White let out a curse. “Four men dead. Killed in some hayseed town by a bunch of square heads. Give me that bottle, Tulip. I need to get good and drunk.”
“Ain't that redundant?” Tulip Bells asked.
“Huh?”
Tulip pushed back his bell crown hat and sniggered. “I's too intellectual fer yer way tiny brain, White.”
“Shut up.”
Tulip Bells laughed again and sat beside McCoy. “He's right, though, Link.”

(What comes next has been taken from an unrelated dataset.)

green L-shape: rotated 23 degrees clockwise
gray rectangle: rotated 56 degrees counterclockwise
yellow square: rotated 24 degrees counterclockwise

Bells was a lithe man with a crooked nose, pockmarked face, and graying droopy mustache and underlip beard. Two fingers on his left hand had been shot off during a robbery in Kansas back in '89, and he had been walking with a limp since taking a slug in the hip in Creek Country two years back. Tulip had been riding with Link and Zane as long as either could remember. He carried an Arkansas toothpick sheathed on his left hip, a double-action Starr Army revolver in .44 caliber on his right hip, a pearl-handled, nickel-plated Smith & Wesson No. 3 stuck in his waistband to the left of the buckle on his gun belt, and a Remington over-and-under. 41-caliber rimfire derringer in the pocket of his linen duster. He was a man that took few chances.

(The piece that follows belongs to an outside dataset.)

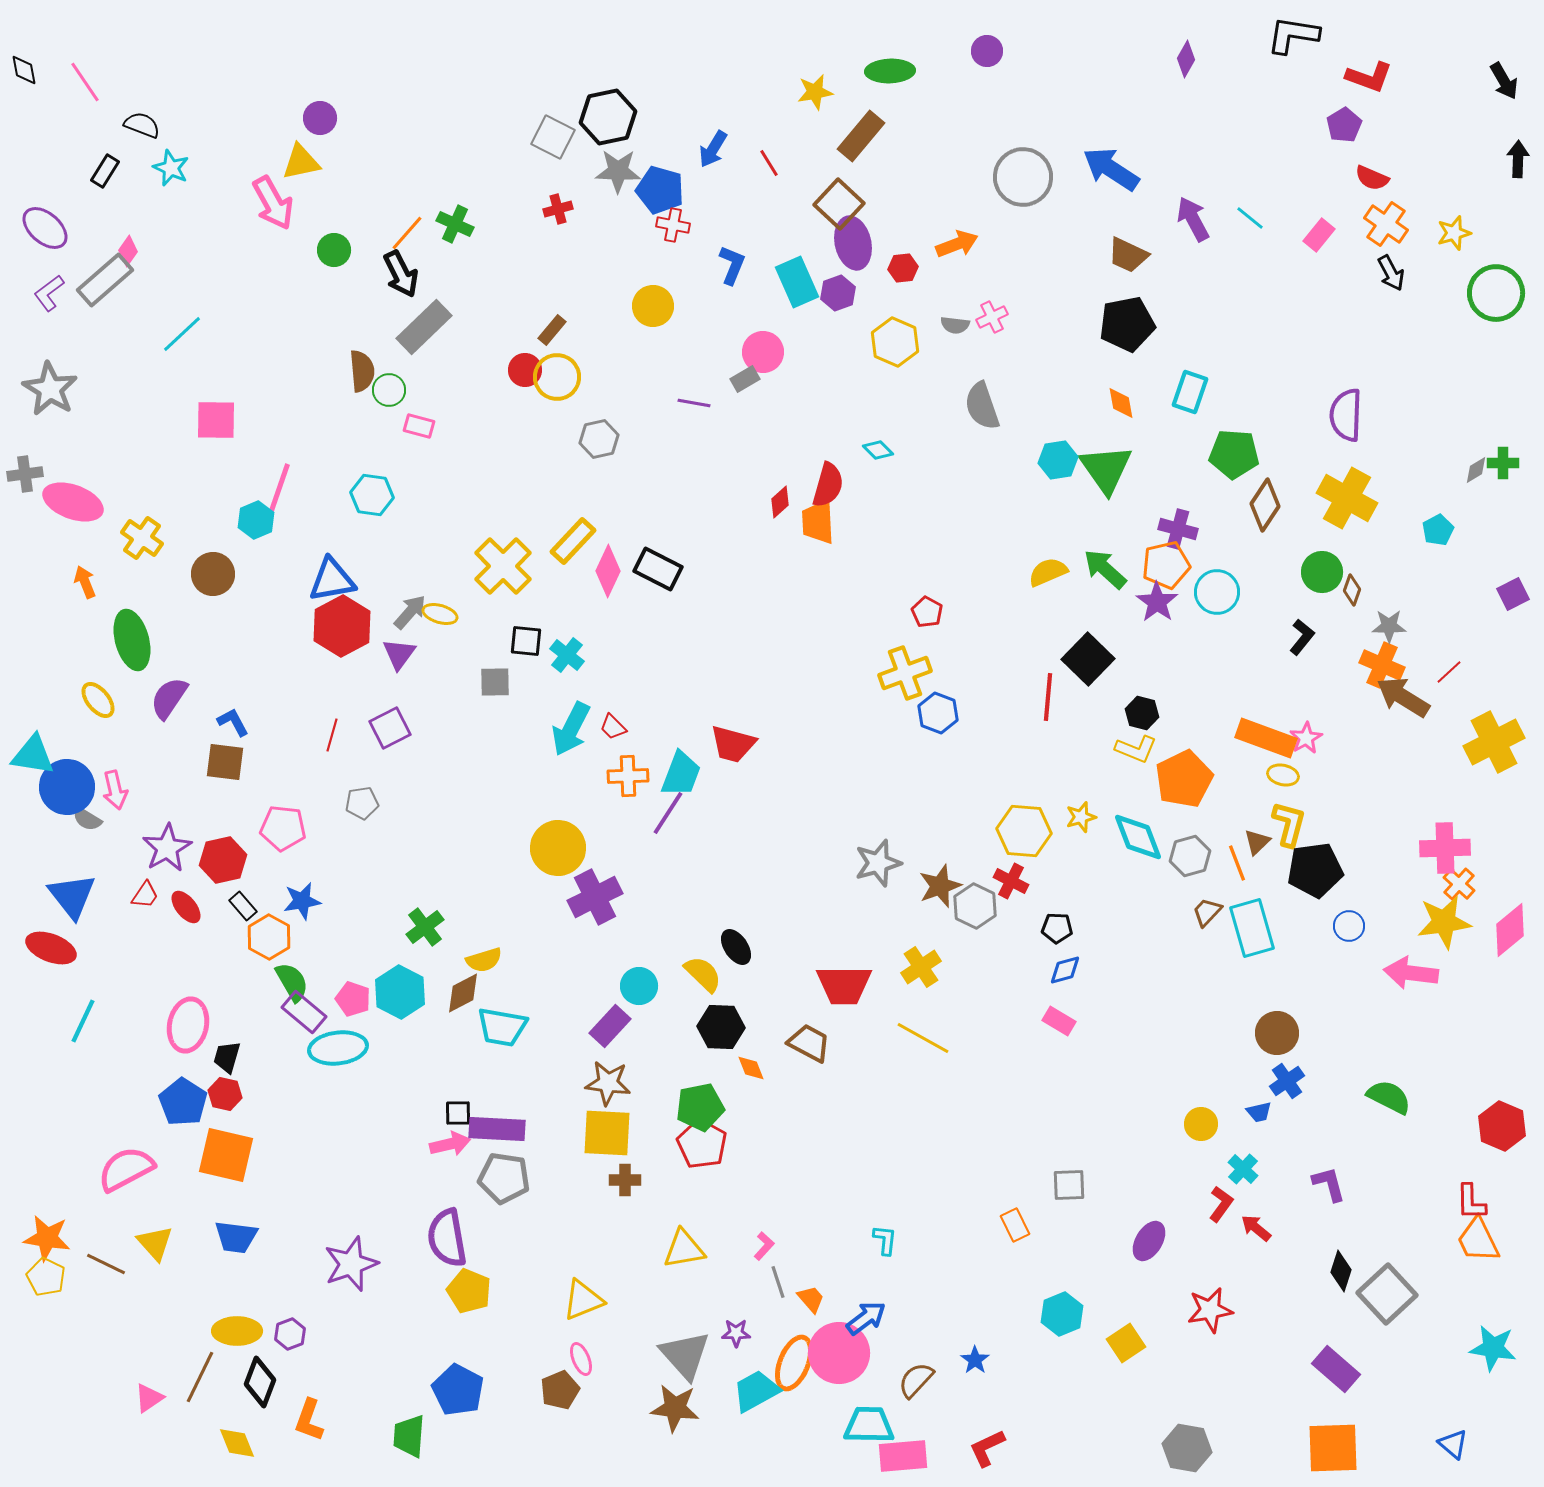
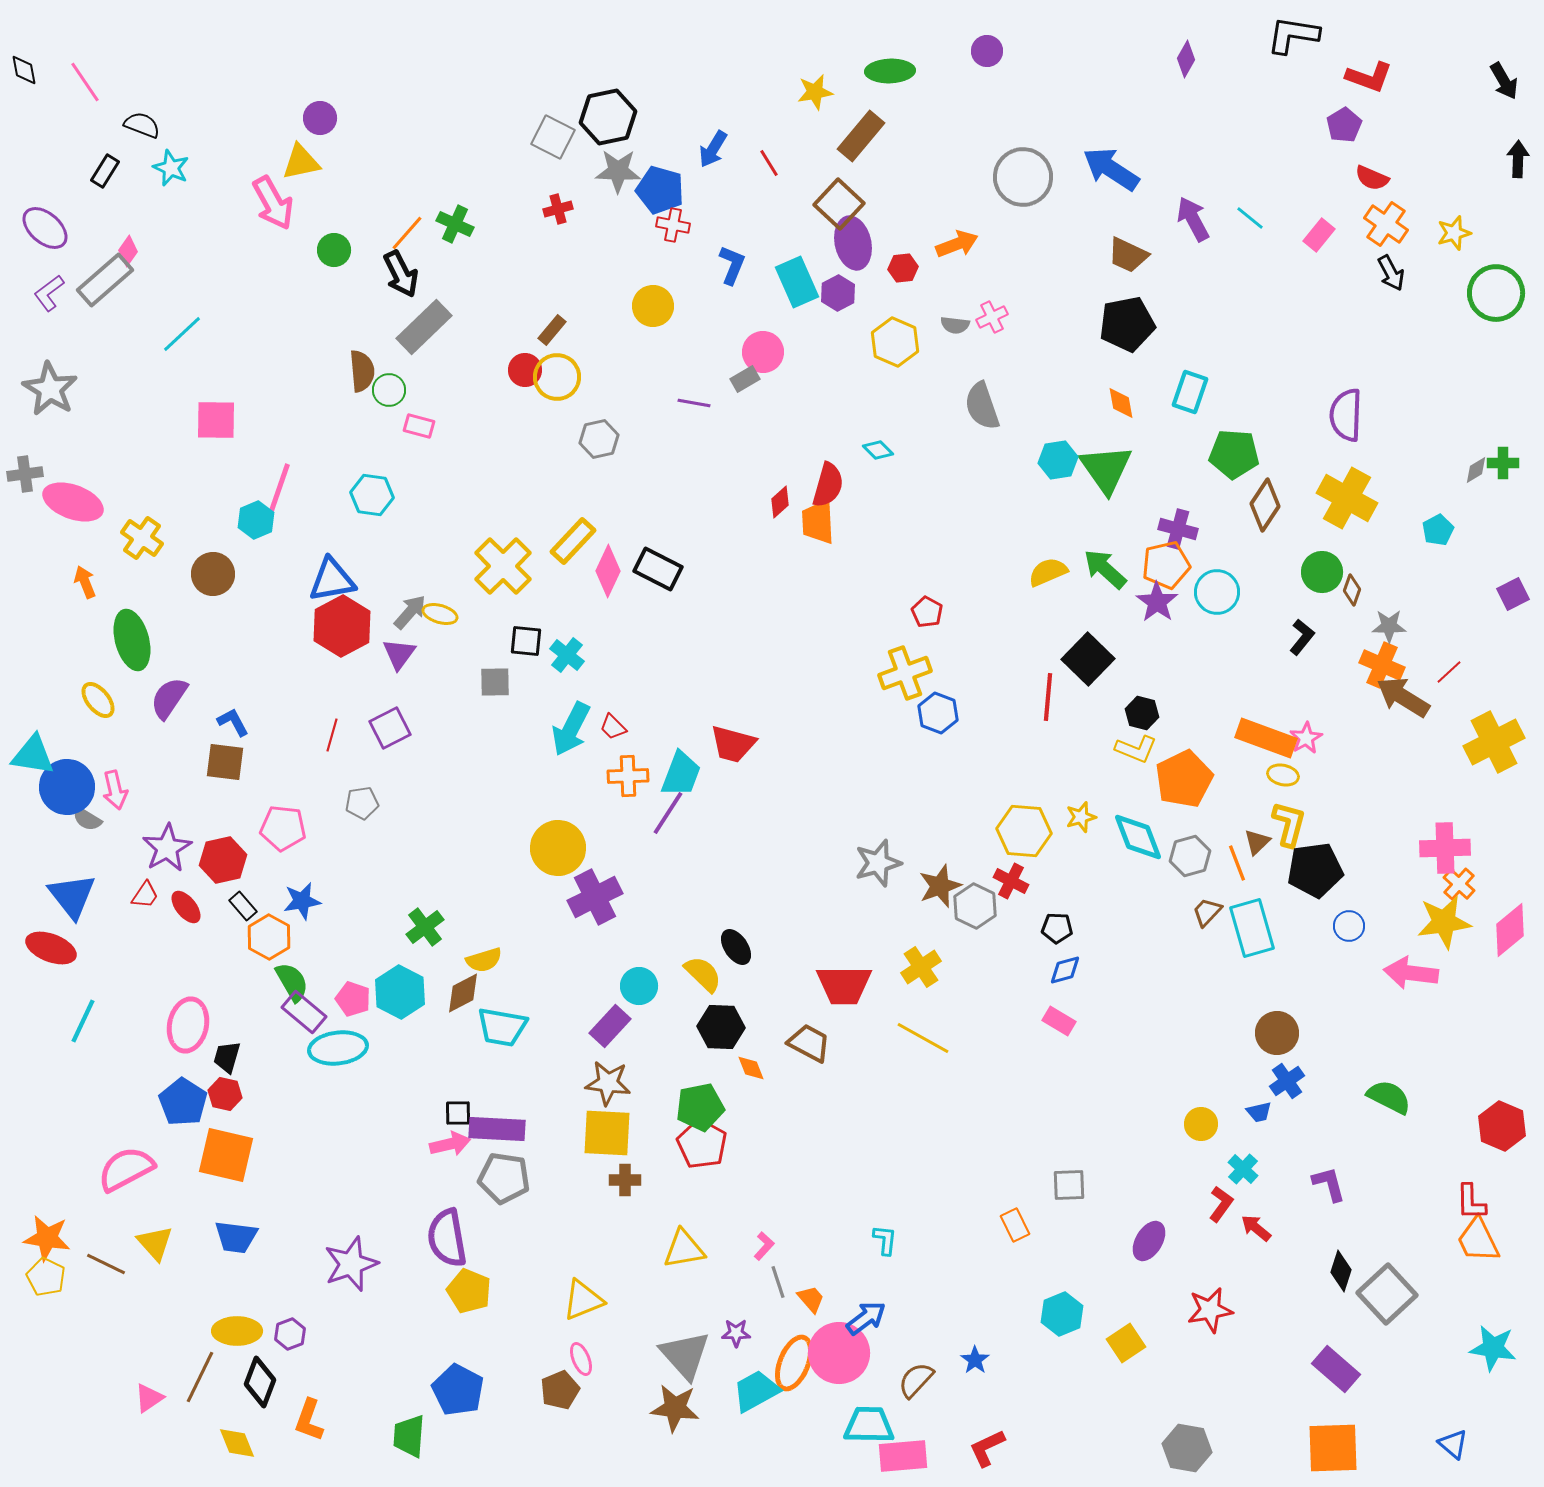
purple hexagon at (838, 293): rotated 8 degrees counterclockwise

“Rode in to Greenville with ten men.” Tulip drank, and then tossed the bottle to Link. “I count four left. You, me, Zane, and Mr. White.”
McCoy did not drink. He cleaned the cut-down Winchester shotgun. “Smith and Greene got out of town, too.”
“Yeah.” Tulip's lean head bobbed. “But they've seen the light. Won't be seein' 'em weasels no more.”
“Good riddance to them,” Maxwell said from across the fire.
“Four men ain't much of a gang,” Tulip Bells said. “Law 'll be ridin' after us pretty soon.”
“Imagine so.” McCoy worked the action of the empty shotgun then wiped the case-hardened steel with an oily cloth.
“We can pick up some new boys,” Maxwell said. “Territory's full of eager beavers.”
“Like Smith and Greene,” Tulip said, shaking his head.
“They left their cut for us,” Maxwell said.
“Yeah.” White kicked at the saddlebags McCoy had escaped with. “Instead of six ways, four ways. To split four hundred dollars.”
“Makes the cipherin' easier,” Tulip Bells said.
“Shut up,” White snapped.
A minute passed then he spoke again. “We can't stay here.”
“Why not?” Bells said with a chuckle. “Make it easier on the law. They can use the salt to help preserve our corpses for the trip back to Fort Smith.”
“Shut up,” White said again.
Tulip Bells morosely laughed.
“Where to?” White asked.
McCoy had been doing some thinking. “South. We'll change our duds, become respectable cattle buyers. Buy our tickets in Muskogee and ride down to Texas. Law won't expect us to ride a train out in the open. Anybody can lose himself in Denison.”
Tulip Bells cackled again.
“What's so funny?” Maxwell demanded.
Bells shook his ugly head. “Buy a train ticket?” He howled harder.
Link McCoy, Zane Maxwell—and even Jeff White—joined in.